Estando de acuerdo con todo lo que los críticos han escrito sobre él, no necesito decirle, una vez más, lo bueno y profundamente importante que es el libro. ¿Puedo hablar más bien de lo que el libro trata, la revolución definitiva? Los primeros indicios de una filosofía de la revolución definitiva —la revolución que está más allá de la política y la economía, y que tiene como objetivo la subversión total de la psicología y la fisiología del individuo— se encuentran en el Marqués de Sade, que se consideraba a sí mismo como el continuador, el consumador de Robespierre y Babeuf.

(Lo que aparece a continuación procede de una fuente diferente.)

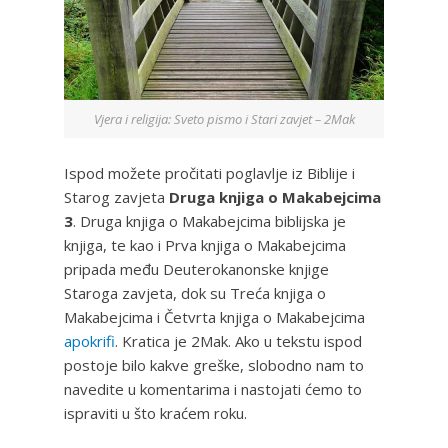
Vjera i religija: Sveto pismo i Stari zavjet – 2Mak
Ispod možete pročitati poglavlje iz Biblije i
Starog zavjeta
Druga knjiga o Makabejcima
3
. Druga knjiga o Makabejcima biblijska je
knjiga, te kao i Prva knjiga o Makabejcima
pripada među Deuterokanonske knjige
Staroga zavjeta, dok su Treća knjiga o
Makabejcima i Četvrta knjiga o Makabejcima
apokrifi
. Kratica je 2Mak. Ako u tekstu ispod
postoje bilo kakve greške, slobodno nam to
navedite u komentarima i nastojati ćemo to
ispraviti u što kraćem roku.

La filosofía de la minoría gobernante en 1984 es de un sadismo que ha sido llevado a su conclusión lógica al ir más allá del sexo y negarlo. Si en realidad la política de “la bota en la cara” puede continuar indefinidamente parece dudoso. Mi propia creencia es que la oligarquía gobernante encontrará formas menos arduas y derrochadoras de gobernar y de satisfacer su lujuria por el poder, y estas se parecerán a las que describí en Un mundo feliz. Recientemente he tenido la oportunidad de investigar la historia del magnetismo e hipnotismo animal, y me ha impresionado mucho la forma en que, durante ciento cincuenta años, el mundo se ha negado a tomar en serio los descubrimientos de Mesmer, Braid, Esdaile y el resto.

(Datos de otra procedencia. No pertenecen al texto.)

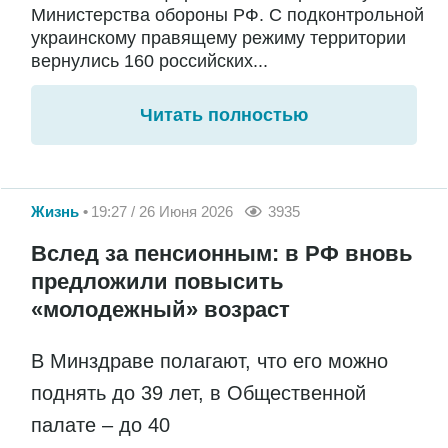
Министерства обороны РФ. С подконтрольной
украинскому правящему режиму территории
вернулись 160 российских...
Читать полностью
Жизнь
19:27 / 26 Июня 2026
3935
Вслед за пенсионным: в РФ вновь
предложили повысить
«молодежный» возраст
В Минздраве полагают, что его можно
поднять до 39 лет, в Общественной
палате – до 40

En parte debido al materialismo imperante y en parte debido a la respetabilidad regente, los filósofos del siglo XIX y los hombres de ciencia no estaban dispuestos a investigar los hechos más extraños de la psicología para que los hombres prácticos, como los políticos, los soldados y los policías, los aplicaran en el campo del gobierno. Gracias a la ignorancia voluntaria de nuestros padres, el advenimiento de la revolución definitiva se retrasó cinco o seis generaciones. Otro afortunado accidente fue la incapacidad de Freud para hipnotizar con éxito y su consecuente desprecio por el hipnotismo. Esto retrasó la aplicación general de la hipnosis a la psiquiatría durante al menos cuarenta años. Pero ahora el psicoanálisis se combina con la hipnosis; y la hipnosis se ha hecho fácil e indefinidamente extensible mediante el uso de barbitúricos, que inducen un estado hipnoide y sugestionable incluso en los sujetos más recalcitrantes.

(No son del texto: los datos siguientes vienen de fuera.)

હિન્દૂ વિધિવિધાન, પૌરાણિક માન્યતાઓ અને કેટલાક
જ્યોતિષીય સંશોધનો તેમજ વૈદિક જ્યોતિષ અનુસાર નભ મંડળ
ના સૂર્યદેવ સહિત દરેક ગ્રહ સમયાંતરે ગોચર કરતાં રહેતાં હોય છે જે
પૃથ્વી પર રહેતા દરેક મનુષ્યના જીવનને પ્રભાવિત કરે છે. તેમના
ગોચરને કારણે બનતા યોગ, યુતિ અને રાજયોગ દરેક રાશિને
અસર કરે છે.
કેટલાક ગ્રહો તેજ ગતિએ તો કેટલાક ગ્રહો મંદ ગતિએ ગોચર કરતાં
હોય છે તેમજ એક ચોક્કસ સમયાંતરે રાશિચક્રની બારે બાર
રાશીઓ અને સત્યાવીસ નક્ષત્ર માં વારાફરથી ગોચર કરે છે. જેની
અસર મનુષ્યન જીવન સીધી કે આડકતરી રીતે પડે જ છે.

Dentro de la próxima generación creo que los gobernantes del mundo descubrirán que el condicionamiento infantil y la narcohipnosis son más eficientes, como instrumentos de gobierno, que los palos y las prisiones; y que el ansia de poder puede satisfacerse tan tanto sugiriendo a la gente que ame su propia servidumbre, como azotándola y pateándola hasta la obediencia. En otras palabras, siento que la pesadilla de 1984 está destinada a modularse en la pesadilla de un mundo más parecido al que imaginé en Un mundo feliz. El cambio se producirá como resultado de una necesidad sentida de mayor eficiencia. Mientras tanto, por supuesto, puede haber una guerra biológica y atómica a gran escala, en cuyo caso tendremos pesadillas de otro tipo apenas imaginable.